Pilgering the 2008 Election

John Pilger

TO fully appreciate this posting you need to imagine that you’re watching a documentary by John Pilger. Recall to your mind’s ear the film-maker’s mellifluous vocal delivery: his dramatic rises, his dying falls. Most of all, recall the tone of angry pity with which Pilger animates his narration. The way he uses his voice to signal that what you’re about to see and hear is both serious and sad.

The documentary opens with Pilger standing on a Thorndon hillside. Behind him loom the skyscrapers of Wellington and its stunning harbour.

The story you are about to hear would come as no surprise to a citizen of Chile or Argentina or Bolivia or Venezuela.
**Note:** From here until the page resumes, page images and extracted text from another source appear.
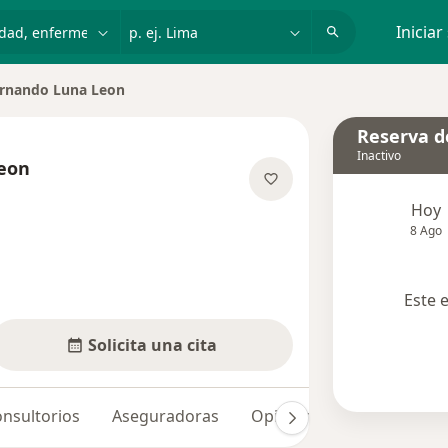
dad, enfermedad o nombre
p. ej. Lima
Iniciar
rnando Luna Leon
r de ciudad
Reserva de
Inactivo
eon
e las especializaciones
Hoy
8 Ago
Este 
Solicita una cita
nsultorios
Aseguradoras
Opiniones (7)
In the Third World it’s an old story.

But this story didn’t happen in the Third World, it happened here, in this country, New Zealand.

This little nation of four million people, located 2,000 kilometres to the east of Australia, used to be known as "the social laboratory of the world’. For close to a century-and-a-half, New Zealand has enjoyed an enviable reputation as the home of good government and progressive reform. Its political scientists boast that their country has one of the longest histories of uninterrupted democratic rule on the planet.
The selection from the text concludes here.